* **Task instructions**
I'd like an exact copy of every line from the start of the entries below through the line containing "Food & drink", please.

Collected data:

++++++++++

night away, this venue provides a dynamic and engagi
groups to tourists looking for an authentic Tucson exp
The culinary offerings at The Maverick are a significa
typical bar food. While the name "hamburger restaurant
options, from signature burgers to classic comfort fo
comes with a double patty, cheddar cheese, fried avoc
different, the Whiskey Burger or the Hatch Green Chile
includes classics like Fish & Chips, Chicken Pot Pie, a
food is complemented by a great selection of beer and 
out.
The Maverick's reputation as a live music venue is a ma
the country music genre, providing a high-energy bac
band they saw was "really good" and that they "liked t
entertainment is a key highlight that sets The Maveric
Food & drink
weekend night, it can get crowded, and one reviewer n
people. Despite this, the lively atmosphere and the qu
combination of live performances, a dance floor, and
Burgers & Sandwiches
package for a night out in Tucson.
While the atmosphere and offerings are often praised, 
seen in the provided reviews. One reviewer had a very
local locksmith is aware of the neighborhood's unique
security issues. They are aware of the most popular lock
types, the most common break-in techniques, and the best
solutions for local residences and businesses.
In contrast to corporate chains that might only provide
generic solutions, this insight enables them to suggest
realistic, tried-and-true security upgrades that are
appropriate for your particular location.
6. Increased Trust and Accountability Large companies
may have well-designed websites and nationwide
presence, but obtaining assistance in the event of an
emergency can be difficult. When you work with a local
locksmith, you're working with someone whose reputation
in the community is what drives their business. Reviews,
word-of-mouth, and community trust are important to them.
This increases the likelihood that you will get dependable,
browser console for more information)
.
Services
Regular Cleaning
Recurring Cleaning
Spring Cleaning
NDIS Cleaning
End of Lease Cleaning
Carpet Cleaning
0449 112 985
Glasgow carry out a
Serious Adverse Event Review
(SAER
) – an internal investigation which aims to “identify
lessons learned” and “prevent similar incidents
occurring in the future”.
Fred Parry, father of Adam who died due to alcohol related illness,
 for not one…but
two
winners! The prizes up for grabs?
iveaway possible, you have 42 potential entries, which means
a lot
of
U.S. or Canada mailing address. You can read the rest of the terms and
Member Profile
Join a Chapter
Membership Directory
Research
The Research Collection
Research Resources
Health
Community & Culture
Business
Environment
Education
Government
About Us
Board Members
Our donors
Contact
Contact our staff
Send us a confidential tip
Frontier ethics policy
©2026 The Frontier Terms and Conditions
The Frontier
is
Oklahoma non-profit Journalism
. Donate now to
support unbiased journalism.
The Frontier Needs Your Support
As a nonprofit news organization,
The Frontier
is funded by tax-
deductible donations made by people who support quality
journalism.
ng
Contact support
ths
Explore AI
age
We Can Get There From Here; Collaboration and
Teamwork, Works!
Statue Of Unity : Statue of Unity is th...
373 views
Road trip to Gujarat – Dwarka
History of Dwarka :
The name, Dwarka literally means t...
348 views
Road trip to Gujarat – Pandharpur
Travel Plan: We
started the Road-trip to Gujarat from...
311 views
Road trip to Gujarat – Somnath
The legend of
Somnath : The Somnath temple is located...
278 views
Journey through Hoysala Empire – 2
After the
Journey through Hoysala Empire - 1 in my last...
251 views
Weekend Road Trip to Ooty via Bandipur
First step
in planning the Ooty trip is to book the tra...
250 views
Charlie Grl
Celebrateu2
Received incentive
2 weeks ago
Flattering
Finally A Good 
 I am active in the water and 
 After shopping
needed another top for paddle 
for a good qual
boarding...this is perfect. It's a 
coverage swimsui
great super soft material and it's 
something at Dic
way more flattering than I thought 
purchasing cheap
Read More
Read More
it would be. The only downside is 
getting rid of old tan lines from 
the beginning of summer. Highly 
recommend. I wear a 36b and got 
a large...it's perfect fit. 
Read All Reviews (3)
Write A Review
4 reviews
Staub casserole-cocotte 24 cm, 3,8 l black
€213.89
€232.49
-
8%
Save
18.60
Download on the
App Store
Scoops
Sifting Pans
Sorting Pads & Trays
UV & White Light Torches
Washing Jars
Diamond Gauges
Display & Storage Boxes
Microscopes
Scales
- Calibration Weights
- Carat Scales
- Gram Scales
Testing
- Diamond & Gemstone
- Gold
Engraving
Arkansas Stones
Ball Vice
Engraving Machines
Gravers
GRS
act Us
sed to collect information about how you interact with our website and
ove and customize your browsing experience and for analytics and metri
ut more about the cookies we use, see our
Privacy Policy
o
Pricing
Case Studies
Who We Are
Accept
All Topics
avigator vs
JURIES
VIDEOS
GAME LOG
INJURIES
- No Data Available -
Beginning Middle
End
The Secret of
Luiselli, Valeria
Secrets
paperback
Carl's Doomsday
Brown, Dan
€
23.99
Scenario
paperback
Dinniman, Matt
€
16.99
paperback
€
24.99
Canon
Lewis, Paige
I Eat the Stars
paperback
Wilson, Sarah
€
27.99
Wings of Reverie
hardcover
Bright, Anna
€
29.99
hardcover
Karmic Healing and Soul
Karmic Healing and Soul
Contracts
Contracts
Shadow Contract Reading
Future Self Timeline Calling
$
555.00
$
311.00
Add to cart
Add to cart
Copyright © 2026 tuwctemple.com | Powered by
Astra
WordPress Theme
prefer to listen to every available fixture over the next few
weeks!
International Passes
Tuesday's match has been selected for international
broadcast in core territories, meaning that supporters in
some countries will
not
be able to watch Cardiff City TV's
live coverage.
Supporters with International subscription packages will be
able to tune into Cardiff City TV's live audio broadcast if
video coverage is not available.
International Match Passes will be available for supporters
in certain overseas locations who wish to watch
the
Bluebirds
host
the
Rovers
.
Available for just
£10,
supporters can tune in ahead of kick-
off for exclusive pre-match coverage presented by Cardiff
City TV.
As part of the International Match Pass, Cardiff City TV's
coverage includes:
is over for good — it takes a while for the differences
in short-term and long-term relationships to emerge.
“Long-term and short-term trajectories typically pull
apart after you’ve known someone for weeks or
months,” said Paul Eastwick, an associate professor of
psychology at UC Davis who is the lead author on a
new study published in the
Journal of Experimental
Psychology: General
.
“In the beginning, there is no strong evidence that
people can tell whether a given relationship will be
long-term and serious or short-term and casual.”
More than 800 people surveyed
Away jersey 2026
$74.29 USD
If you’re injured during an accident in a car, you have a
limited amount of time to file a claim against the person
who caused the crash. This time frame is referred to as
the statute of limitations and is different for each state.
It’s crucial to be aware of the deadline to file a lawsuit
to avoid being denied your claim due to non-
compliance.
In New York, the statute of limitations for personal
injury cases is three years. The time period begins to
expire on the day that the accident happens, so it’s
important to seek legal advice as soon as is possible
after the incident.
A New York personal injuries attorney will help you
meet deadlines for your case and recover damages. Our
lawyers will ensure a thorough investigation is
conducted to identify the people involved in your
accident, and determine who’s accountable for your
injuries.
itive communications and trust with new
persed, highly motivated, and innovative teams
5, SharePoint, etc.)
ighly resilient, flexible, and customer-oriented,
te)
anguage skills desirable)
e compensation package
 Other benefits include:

++++++++++

* **Response to this exercise**
night away, this venue provides a dynamic and engagi
groups to tourists looking for an authentic Tucson exp
The culinary offerings at The Maverick are a significa
typical bar food. While the name "hamburger restaurant
options, from signature burgers to classic comfort fo
comes with a double patty, cheddar cheese, fried avoc
different, the Whiskey Burger or the Hatch Green Chile
includes classics like Fish & Chips, Chicken Pot Pie, a
food is complemented by a great selection of beer and 
out.
The Maverick's reputation as a live music venue is a ma
the country music genre, providing a high-energy bac
band they saw was "really good" and that they "liked t
entertainment is a key highlight that sets The Maveric
Food & drink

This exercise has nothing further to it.